The BC Human Rights Tribunal Leads the Way for the Implementation of UNDRIP

 

The BC Human Rights Tribunal Leads the Way for the Implementation of UNDRIP

The BC Human Rights Tribunal is at the forefront for implementing the United Nations Declaration on the Rights of Indigenous Peoples (“UNDRIP”), in keeping with BC’s commitment to implement UNDRIP through the Declaration on the Rights of Indigenous Peoples Act that came into force on November 28, 2019. The tribunal set out to examine the human rights framework in BC to determine why Indigenous peoples were not filing human rights complaints and on January 15, 2020 released the report: Expanding Our Vision: Cultural Equality & Indigenous Peoples’ Human Rights, prepared by Ardith Walpetko We’dalx Walkem, QC.

The report confirmed that both individual human rights violations against Indigenous peoples and systemic discrimination remain pervasive in BC. Several barriers to accessing the tribunal were cited in the report, including (but not limited to) the fundamental differences in the ways that Indigenous peoples define human rights, not knowing that the tribunal existed or how to access it, and not thinking that filing a complaint would make a difference.
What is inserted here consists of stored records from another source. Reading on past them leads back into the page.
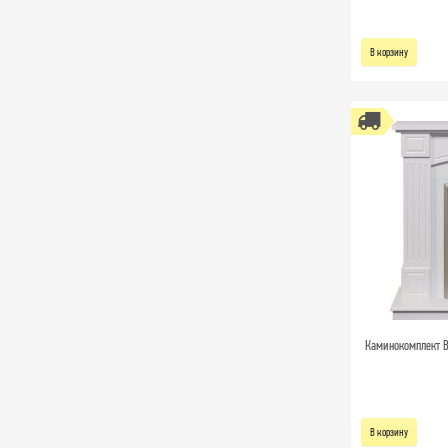
В корзину
Каминокомплект B
В корзину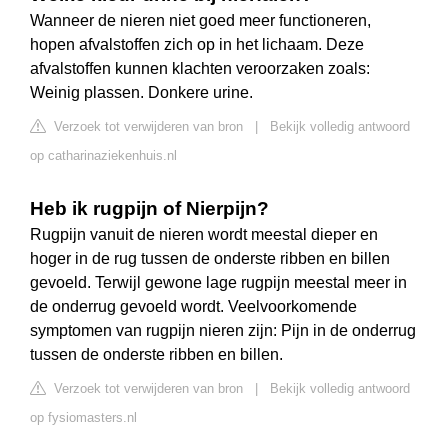
Wanneer de nieren niet goed meer functioneren,
hopen afvalstoffen zich op in het lichaam. Deze
afvalstoffen kunnen klachten veroorzaken zoals:
Weinig plassen. Donkere urine.
Verzoek tot verwijderen van bron
|
Bekijk volledig antwoord
op catharinaziekenhuis.nl
Heb ik rugpijn of Nierpijn?
Rugpijn vanuit de nieren wordt meestal dieper en
hoger in de rug tussen de onderste ribben en billen
gevoeld. Terwijl gewone lage rugpijn meestal meer in
de onderrug gevoeld wordt. Veelvoorkomende
symptomen van rugpijn nieren zijn: Pijn in de onderrug
tussen de onderste ribben en billen.
Verzoek tot verwijderen van bron
|
Bekijk volledig antwoord
op fysiomasters.nl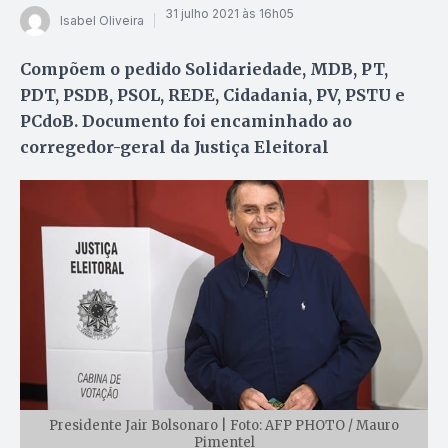
31 julho 2021 às 16h05
Isabel Oliveira
Compõem o pedido Solidariedade, MDB, PT,
PDT, PSDB, PSOL, REDE, Cidadania, PV, PSTU e
PCdoB. Documento foi encaminhado ao
corregedor-geral da Justiça Eleitoral
Presidente Jair Bolsonaro | Foto: AFP PHOTO / Mauro
Pimentel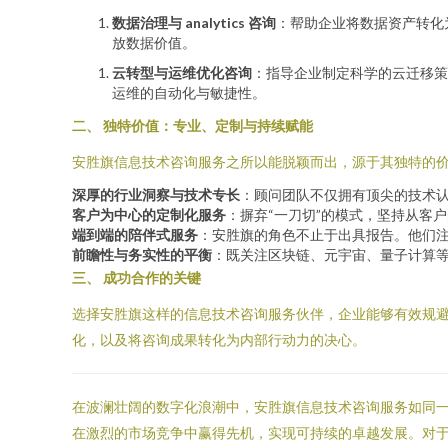
数据治理与 analytics 咨询
：帮助企业将数据资产转化
放数据价值。
云转型与运维优化咨询
：指导企业制定科学的云迁移策略
运维的自动化与敏捷性。
二、 独特价值：专业、定制与持续赋能
安胜旗信息技术咨询服务之所以能脱颖而出，源于其独特的
深厚的行业洞察与技术专长
：顾问团队不仅拥有顶尖的技术
客户为中心的定制化服务
：摒弃“一刀切”的模式，坚持从客
端到端的陪伴式服务
：安胜旗的角色不止于出具报告。他们
前瞻性与务实性的平衡
：既关注区块链、元宇宙、量子计算
三、 成功合作的关键
选择安胜旗这样的信息技术咨询服务伙伴，企业能够有效规
化，以及将咨询成果转化为内部行动力的决心。
在波澜壮阔的数字化浪潮中，安胜旗信息技术咨询服务如同
在激烈的市场竞争中赢得先机，实现可持续的卓越发展。对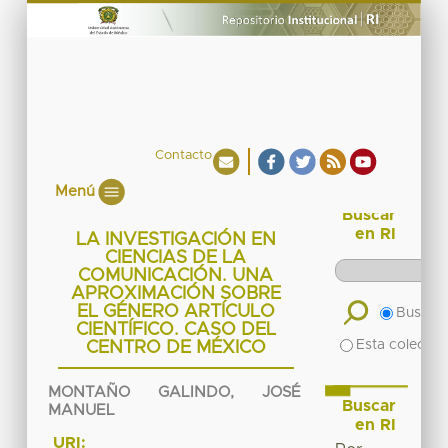
Contacto
Menú
Buscar
en RI
LA INVESTIGACIÓN EN
CIENCIAS DE LA
COMUNICACIÓN. UNA
APROXIMACIÓN SOBRE
EL GÉNERO ARTÍCULO
Buscar 
CIENTÍFICO. CASO DEL
Esta colecció
CENTRO DE MÉXICO
MONTAÑO GALINDO, JOSÉ
Buscar
MANUEL
en RI
URI: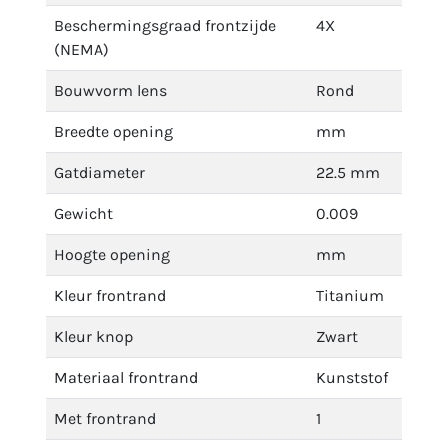
Beschermingsgraad frontzijde
4X
(NEMA)
Bouwvorm lens
Rond
Breedte opening
mm
Gatdiameter
22.5 mm
Gewicht
0.009
Hoogte opening
mm
Kleur frontrand
Titanium
Kleur knop
Zwart
Materiaal frontrand
Kunststof
Met frontrand
1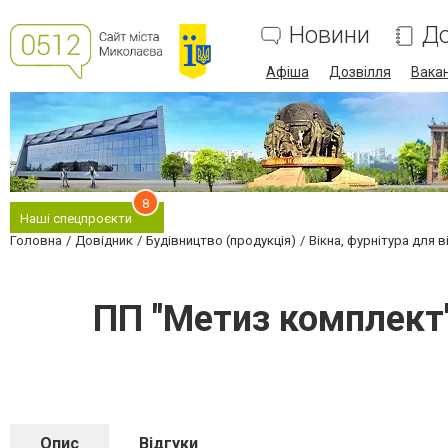
Новини
До
Афіша
Дозвілля
Вакан
8
Наші спецпроєкти
Головна
Довідник
Будівництво (продукція)
Вікна, фурнітура для в
ПП "Метиз комплект
Опис
Відгуки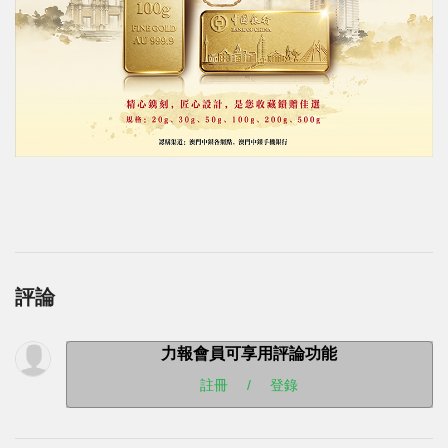
評論
力報會員可享用評論功能
註冊
/
登錄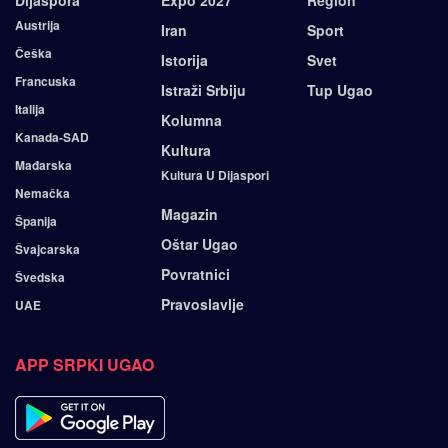
Dijaspora
Expo 2027
Region
Austrija
Iran
Sport
Češka
Istorija
Svet
Francuska
Istraži Srbiju
Tup Ugao
Italija
Kolumna
Kanada-SAD
Kultura
Mađarska
Kultura U Dijaspori
Nemačka
Magazin
Španija
Oštar Ugao
Švajcarska
Povratnici
Švedska
Pravoslavlje
UAE
APP SRPKI UGAO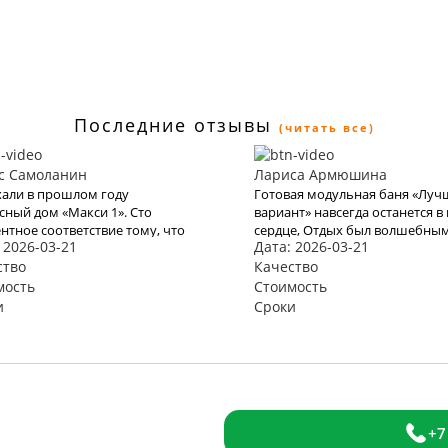
Последние отзывы
(читать все)
с Самоланин
Лариса Армюшина
али в прошлом году
Готовая модульная баня «Лу
сный дом «Макси 1». Сто
вариант» навсегда останется в
нтное соответствие тому, что
сердце, Отдых был волшебным
 2026-03-21
Дата: 2026-03-21
адекларировали в КартаТревел.
Прекрасное море, бухта и оте
и и в этом году
ство
благодаря Вам оставили яркое
Качество
льзоваться их услугами, но
впечатление и бурю эмоций. В
мость
Стоимость
о эта пандемия все испортит.
место хочется возвращаться 
и
Сроки
и снова. Спасибо Вам за Вашу
работу. Мы с мужем рады, что
обратились к Вам. Теперь с В
отдых для нас больше не про
+7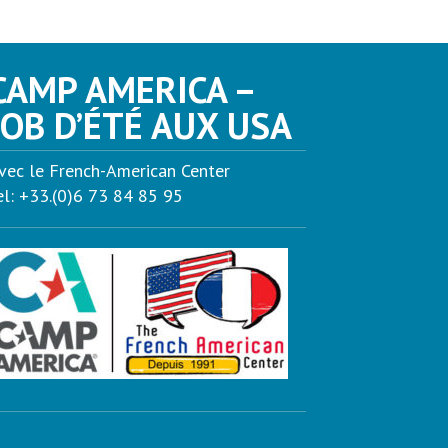
CAMP AMERICA –
JOB D’ÉTÉ AUX USA
vec le French-American Center
el: +33.(0)6 73 84 85 95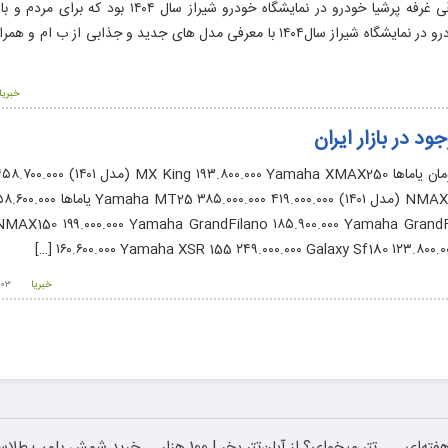
ب ام و iX3 بزرگ ترین کراس اوور برقی غرفه پرشیا خودرو در نمایشگاه خودرو شیراز سا
رونمایی و معرفی شد. حضور پرشیا خودرو در نمایشگاه شیراز سال۱۴۰۴ با معرفی مدل های جدید و جذابی از 
خبریا
 در بازار ایران
NMAX150 (KLS) ۲۱۸.۲۰۰.۰۰۰ Yamaha R25 (مدل ۱۴۰۱) ۰۰۰
AX150 ۱۹۹.۰۰۰.۰۰۰ Yamaha GrandFilano ۱۸۵.۹۰۰.۰۰۰ Yamaha GrandFi
۱۶۰.۶۰۰.۰۰۰ Yamaha XSR 155 ۲۴۹.۰۰۰.۰۰۰ Galaxy Sf180 ۱۲۳.۸۰۰.۰۰۰
خبریا
۰۳ اردیبهشت ۱۴۰۴
زخم و بخیه داری؟؟ 3 هفته‌ای
تتر میخوای؟ از آبان‌تتر بخر | 100 هزار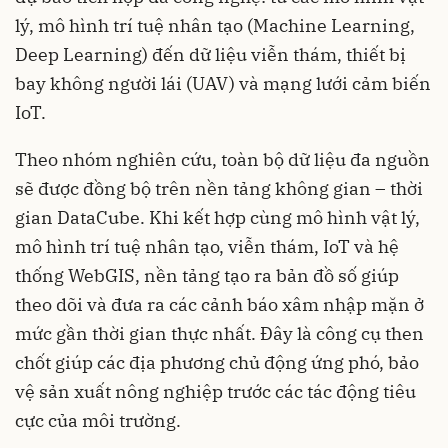
lý, mô hình trí tuệ nhân tạo (Machine Learning,
Deep Learning) đến dữ liệu viễn thám, thiết bị
bay không người lái (UAV) và mạng lưới cảm biến
IoT.
Theo nhóm nghiên cứu, toàn bộ dữ liệu đa nguồn
sẽ được đồng bộ trên nền tảng không gian – thời
gian DataCube. Khi kết hợp cùng mô hình vật lý,
mô hình trí tuệ nhân tạo, viễn thám, IoT và hệ
thống WebGIS, nền tảng tạo ra bản đồ số giúp
theo dõi và đưa ra các cảnh báo xâm nhập mặn ở
mức gần thời gian thực nhất. Đây là công cụ then
chốt giúp các địa phương chủ động ứng phó, bảo
vệ sản xuất nông nghiệp trước các tác động tiêu
cực của môi trường.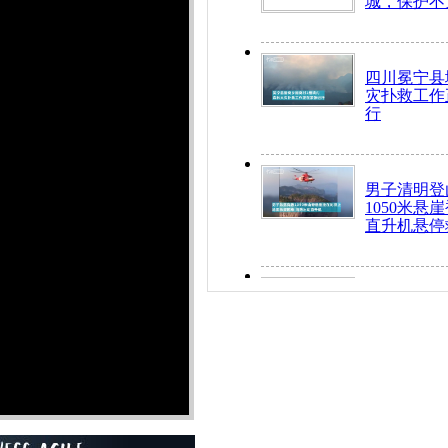
城，保护不
四川冕宁县
灾扑救工作
行
男子清明登
1050米悬
直升机悬停
九旬老人挤
乘务员全部
“所有车辆
开！”儿童
警急速救助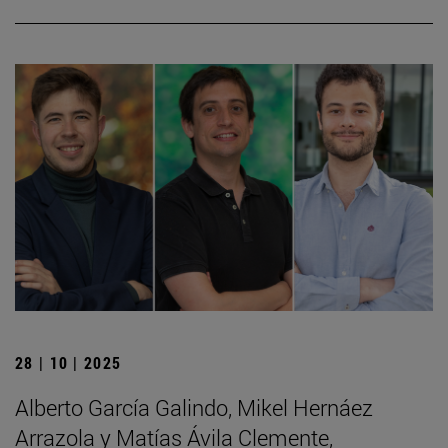
28 | 10 | 2025
Alberto García Galindo, Mikel Hernáez
Arrazola y Matías Ávila Clemente,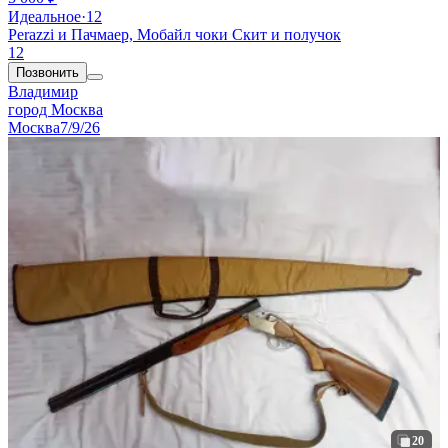
Идеальное
·
12
Perazzi и Пачмаер, Мобайл чоки Скит и получок
12
Позвонить
Владимир
город Москва
Москва
7/9/26
20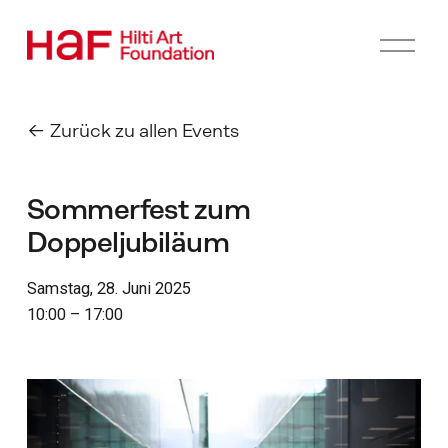
M
e
n
ü
ö
Zurück zu allen Events
f
f
n
Sommerfest zum
e
n
Doppeljubiläum
Samstag, 28. Juni 2025
10:00
17:00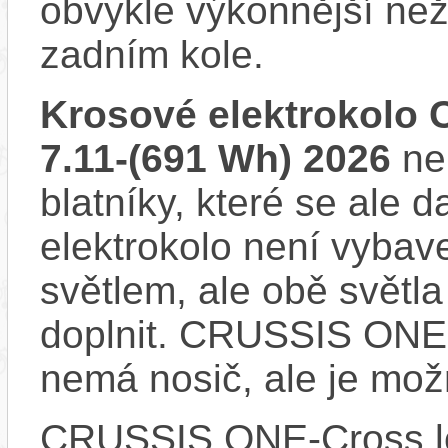
obvykle výkonnější ne
zadním kole.
Krosové elektrokolo
7.11-(691 Wh) 2026
ne
blatníky, které se ale d
elektrokolo není vyba
světlem, ale obě světla
doplnit. CRUSSIS ONE-
nemá nosič, ale je mo
CRUSSIS ONE-Cross l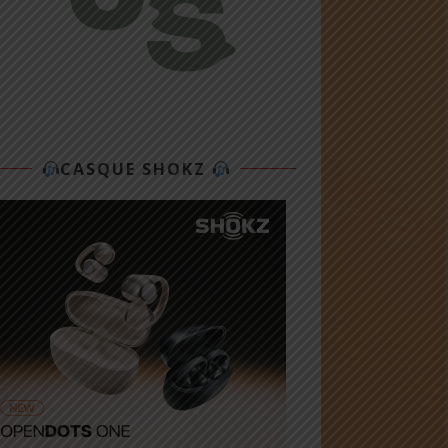
CASQUE SHOKZ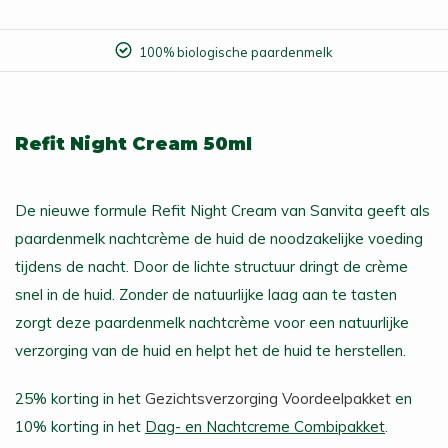
Werkdagen voor 23:59 uur besteld, vandaag verzonden
Refit Night Cream 50ml
De nieuwe formule Refit Night Cream van Sanvita geeft als
paardenmelk nachtcrème de huid de noodzakelijke voeding
tijdens de nacht. Door de lichte structuur dringt de crème
snel in de huid. Zonder de natuurlijke laag aan te tasten
zorgt deze paardenmelk nachtcrème voor een natuurlijke
verzorging van de huid en helpt het de huid te herstellen.
25% korting in het
Gezichtsverzorging Voordeelpakket
en
10% korting in het
Dag- en Nachtcreme Combipakket
.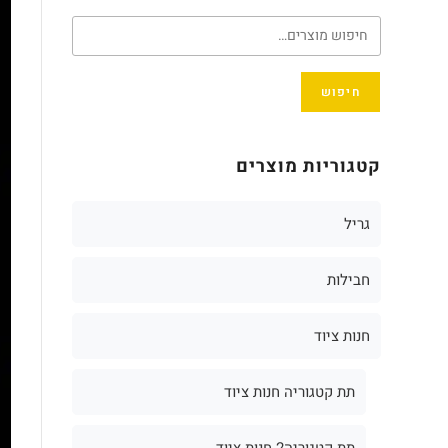
חיפוש
קטגוריות מוצרים
גריל
חבילות
חנות ציוד
תת קטגוריה חנות ציוד
תת קטגוריה2 חנות ציוד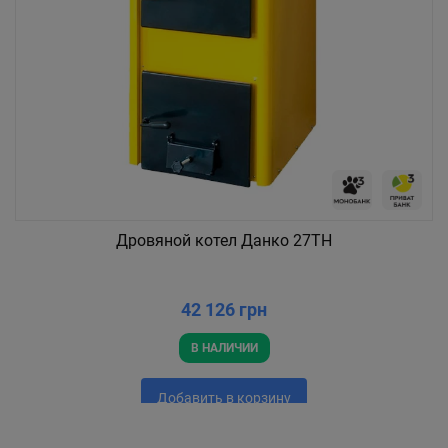
Дровяной котел Данко 27ТН
42 126 грн
В НАЛИЧИИ
Добавить в корзину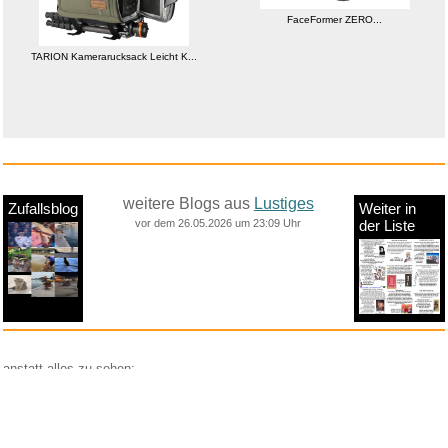
FaceFormer ZERO...
TARION Kamerarucksack Leicht K...
weitere Blogs aus
Lustiges
Zufallsblog
Weiter in
vor dem 26.05.2026 um 23:09 Uhr
der Liste
anstatt alles zu sehen:
nur Bilder
nur Videos
nur PPS
Weitere Unterkategorien: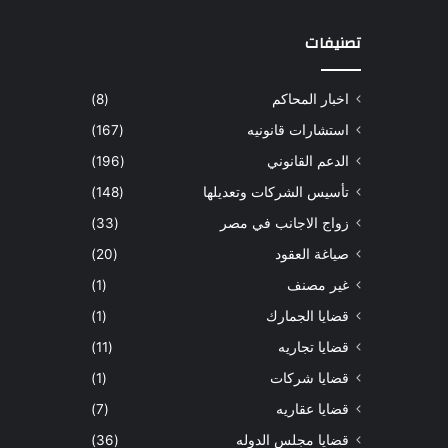
تصنيفات
اخبار المحاكم
(8)
استشارات قانونيه
(167)
الدعم القانوني
(196)
تأسيس الشركات وتعديلها
(148)
زواج الاجانب في مصر
(33)
صياغة العقود
(20)
غير مصنف
(1)
قضايا الجمارك
(1)
قضايا تجاريه
(11)
قضايا شركات
(1)
قضايا عقاريه
(7)
قضايا مجلس الدوله
(36)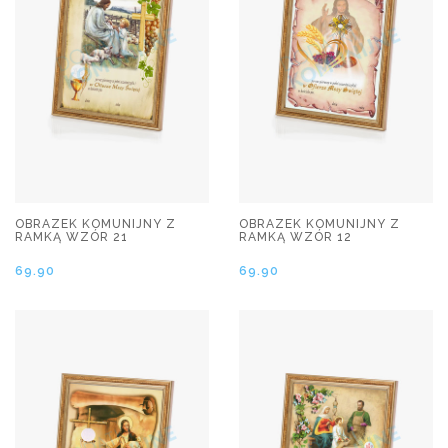
OBRAZEK KOMUNIJNY Z
OBRAZEK KOMUNIJNY Z
RAMKĄ WZÓR 21
RAMKĄ WZÓR 12
69.90
69.90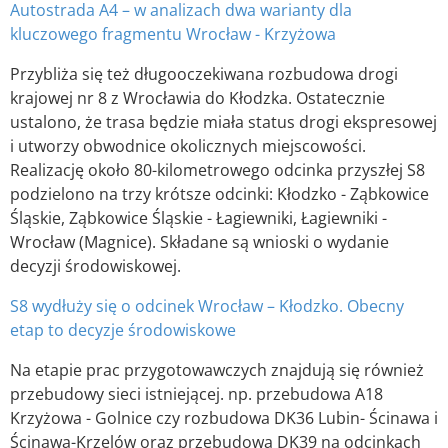
Autostrada A4 – w analizach dwa warianty dla
kluczowego fragmentu Wrocław - Krzyżowa
Przybliża się też długooczekiwana rozbudowa drogi
krajowej nr 8 z Wrocławia do Kłodzka. Ostatecznie
ustalono, że trasa będzie miała status drogi ekspresowej
i utworzy obwodnice okolicznych miejscowości.
Realizację około 80-kilometrowego odcinka przyszłej S8
podzielono na trzy krótsze odcinki: Kłodzko - Ząbkowice
Śląskie, Ząbkowice Śląskie - Łagiewniki, Łagiewniki -
Wrocław (Magnice). Składane są wnioski o wydanie
decyzji środowiskowej.
S8 wydłuży się o odcinek Wrocław – Kłodzko. Obecny
etap to decyzje środowiskowe
Na etapie prac przygotowawczych znajdują się również
przebudowy sieci istniejącej. np. przebudowa A18
Krzyżowa - Golnice czy rozbudowa DK36 Lubin- Ścinawa i
Ścinawa-Krzelów oraz przebudowa DK39 na odcinkach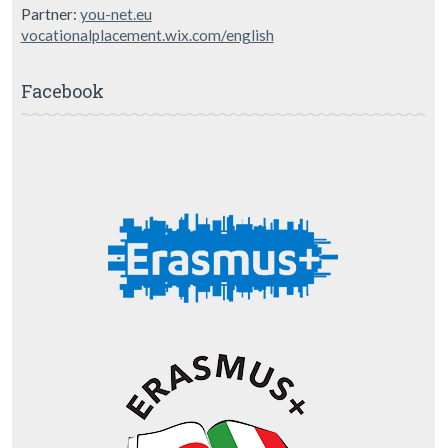
Partner:
you-net.eu
vocationalplacement.wix.com/english
Facebook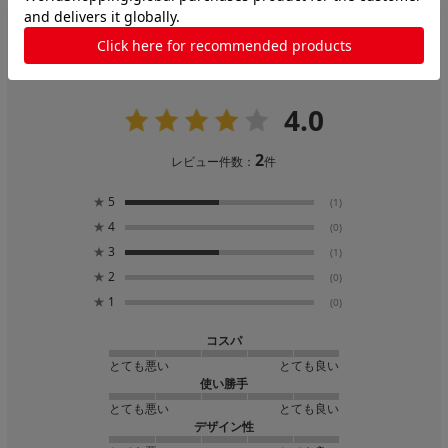
レビュー
4.0
2
レビュー件数：
件
★
5
(1)
★
4
(0)
★
3
(1)
★
2
(0)
★
1
(0)
コスパ
とても悪い
とても良い
使い勝手
とても悪い
とても良い
デザイン性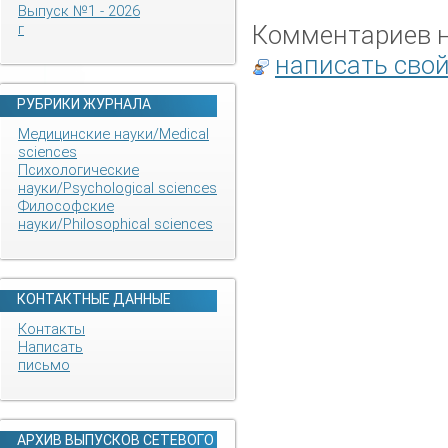
Выпуск №1 - 2026
Комментариев не
г
написать сво
РУБРИКИ ЖУРНАЛА
Медицинские науки/Medical
sciences
Психологические
науки/Psychological sciences
Философские
науки/Philosophical sciences
КОНТАКТНЫЕ ДАННЫЕ
Контакты
Написать
письмо
АРХИВ ВЫПУСКОВ СЕТЕВОГО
Nine recommendations were made to reduce the barriers, including increasing Indigenous representation at all levels of the tribunal; creating education materials and training to bridge the gaps in knowledge to prospective Indigenous complainants, and within the tribunal, through cultural competency training and trauma-informed practice; and by removing procedural barriers within the tribunal. Key changes extended beyond the scope of the tribunal and relate to broadening the concept of human rights to incorporate human rights principles as reflected in UNDRIP and Indigenous legal traditions in the Human Rights Code and in the tribunal’s operations and practices. Importantly, the report calls upon the tribunal to advocate for the inclusion of cultural identity in the Code as a protected ground.

Further recommendations were made to create a committee comprised of tribunal staff, Indigenous lawyers and cultural leaders or academics armed with knowledge of human rights to develop the Expanding our Vision Implementation Plan. Checkpoints at specified intervals were suggested to keep the tribunal on track with the plan and in June 2020, the tribunal released the Report on Implementation of Expanding Our Vision: Cultural Equality & Indigenous Peoples’ Human Rights.

This report indicates that the tribunal has made significant gains against its implementation plan by creating a diverse and representative Expanding Our Vision Implementation Committee, appointing two Indigenous members for 6-month terms, and taking further significant steps to attract Indigenous candidates for a Tribunal Member position. The tribunal revised its forms to use plain language and created a space for people to identify traditional names. The committee is also overseeing the development of the BC Human Rights Tribunal Indigenous Cultural Competency and Humility Framework with current initiatives that include monthly meetings for tribunal members with a cultural training component and monthly small group work for all staff
and members.

Importantly, the tribunal wrote a letter to the Ministry of Attorney General advocating on an urgent basis to add Indigenous identity as a ground of discrimination. The tribunal relied on Ms. Walkem’s explanation that discrimination based on race, colour, ancestry, and place of origin “do not adequately address the discrimination Indigenous peoples report experiencing” and that amending the Code would “send a message of inclusion and reflect the individual and collective nature of Indigenous human rights” 1 in keeping with UNDRIP. The letter had to be updated with an expanded list of Indigenous, legal, and human rights organizations supporting the amendment — who share in the tribunals commitment to transform human rights for Indigenous peoples in BC. This collective effort, originating and led by Indigenous peoples, in partnership with the tribunal is exactly how we decolonize our laws and institutions.